Hardware security keys — physical devices like YubiKey or Google Titan Key — sit at the top of the security hierarchy. These small USB or NFC devices use the FIDO2 standard and public-key cryptography. When you register a key with a website, the key generates a unique cryptographic key pair: the public key goes to the website, and the private key stays locked inside the hardware, never extractable. To log in, you insert or tap the key and touch a button. The website sends a challenge, the key signs it, and the website verifies the signature. What makes hardware keys phishing-resistant is origin binding: each credential is cryptographically locked to the specific website domain it was created for. If you visit a fake login page at the wrong domain, the key simply will not respond — there is nothing for you to accidentally hand over (FIDO Alliance, n.d.). When Google required all 85,000+ employees to use hardware security keys in early 2017, the company reported zero successful account takeovers from phishing afterward (Krebs, 2018). A formal mathematical proof has confirmed the security properties of the FIDO2/WebAuthn protocol (Barbosa et al., 2021). CISA calls FIDO/WebAuthn authentication "the gold standard" for MFA (CISA, 2022).

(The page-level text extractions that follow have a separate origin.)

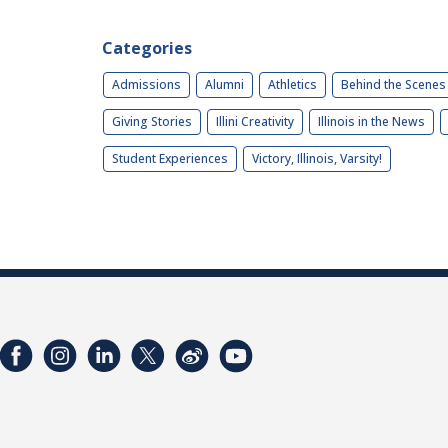
Categories
Admissions
Alumni
Athletics
Behind the Scenes
Giving Stories
Illini Creativity
Illinois in the News
Student Experiences
Victory, Illinois, Varsity!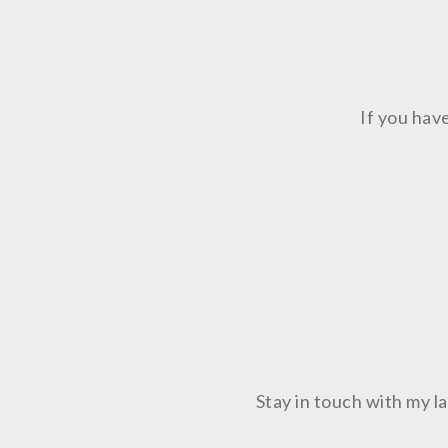
If you hav
Stay in touch with my 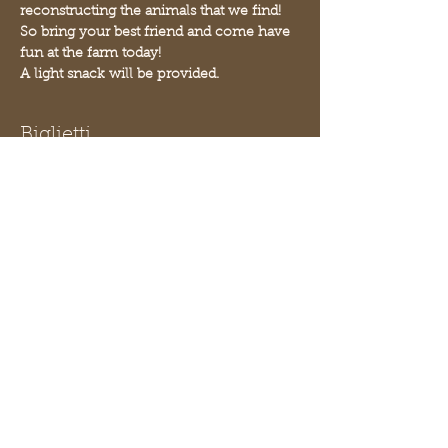
reconstructing the animals that we find! 
So bring your best friend and come have 
fun at the farm today!
A light snack will be provided.
Biglietti
Vendita terminata
Tipo di biglietto
Paleontology
Scopri di più
Prezzo
10,00 USD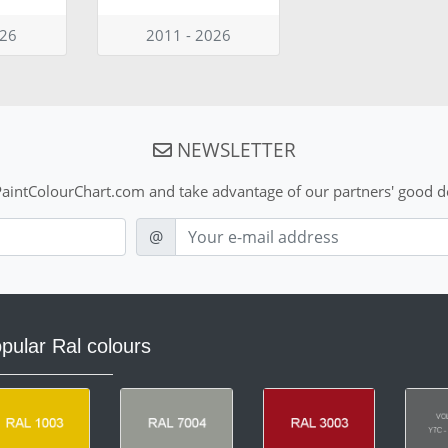
026
2011 - 2026
NEWSLETTER
aintColourChart.com and take advantage of our partners' good de
E-mail
@
pular Ral colours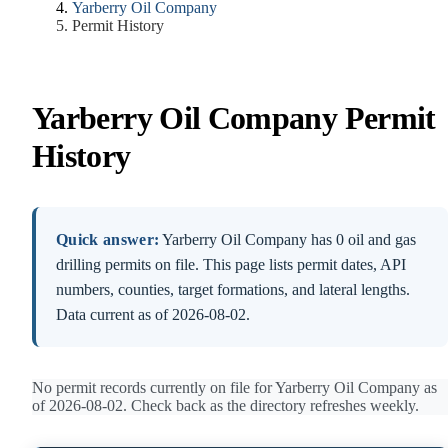
Yarberry Oil Company
Permit History
Yarberry Oil Company Permit
History
Quick answer:
Yarberry Oil Company has 0 oil and gas
drilling permits on file. This page lists permit dates, API
numbers, counties, target formations, and lateral lengths.
Data current as of 2026-08-02.
No permit records currently on file for Yarberry Oil Company as
of 2026-08-02. Check back as the directory refreshes weekly.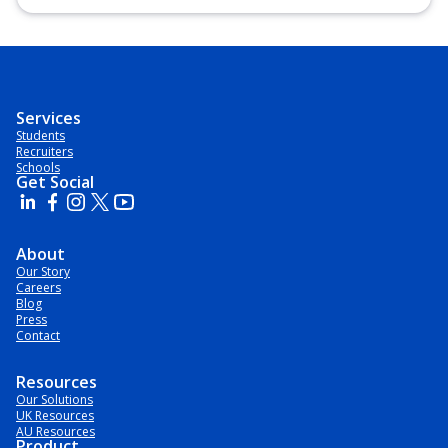
Diploma, Undergraduate Diploma
Services
Students
Recruiters
Schools
Get Social
About
Our Story
Careers
Blog
Press
Contact
Resources
Our Solutions
UK Resources
AU Resources
Product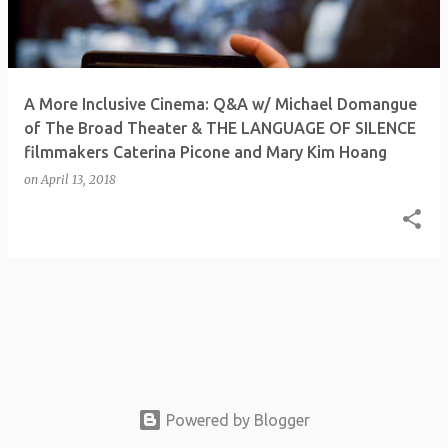
t
s
A More Inclusive Cinema: Q&A w/ Michael Domangue
of The Broad Theater & THE LANGUAGE OF SILENCE
filmmakers Caterina Picone and Mary Kim Hoang
on
April 13, 2018
Powered by Blogger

The comparative data is stark. A 2019 study by Google in collaboration with researchers at New York University and UC San Diego measured how well each method blocks three types of attacks:

Attack type SMS codes On-device prompts Security keys
Automated bots 100% blocked 100% blocked 100% blocked
Bulk phishing 96% blocked 99% blocked 100% blocked
Targeted attacks 76% blocked 90% blocked 100% blocked

Against targeted, sophisticated attacks — the kind directed at specific individuals — SMS codes let nearly one in four attacks through. Security keys blocked every single one.

Passkeys: the next chapter in login security

Passkeys are the most significant shift in authentication technology in decades. Backed by the FIDO Alliance, Apple, Google, and Microsoft, and formalized through the W3C's Web Authentication (WebAuthn) standard (Jones & Jones, 2026), passkeys are designed to replace passwords entirely — not just supplement them. Over a billion people have already activated at least one passkey, and 48% of the top 100 websites now support them (FIDO Alliance, n.d.).

At their core, passkeys use the same public-key cryptography as hardware security keys but make it seamless and accessible to everyone. Here's how to think about it.

The lock-and-padlock analogy. Imagine you're setting up a mailbox. You buy a padlock, keep the key, and give the locked padlock to the post office. The post office can now lock messages for you by snapping the padlock shut, but only you can open them with your key. In passkey terms, the padlock is your public key (shared with the website), and the key in your pocket is your private key (which never leaves your device). When you log in, the website sends a "challenge" — think of it as a sealed envelope that only your key can open. Your device uses the private key to sign the challenge, and the website verifies it with the public key. At no point does your private key travel across the internet. There is no password to steal, no code to intercept, and no shared secret stored on the website's server that could be leaked in a breach (Hoffman-Andrews, 2023).

Registration works like this: you visit a website, choose to create a passkey, and verify yourself with your device's built-in security — a fingerprint scan, a face scan, or a PIN. Your device generates a unique key pair for that specific website and sends only the public key to the server. The private key is stored in secure hardware on your device (FIDO Alliance, n.d.).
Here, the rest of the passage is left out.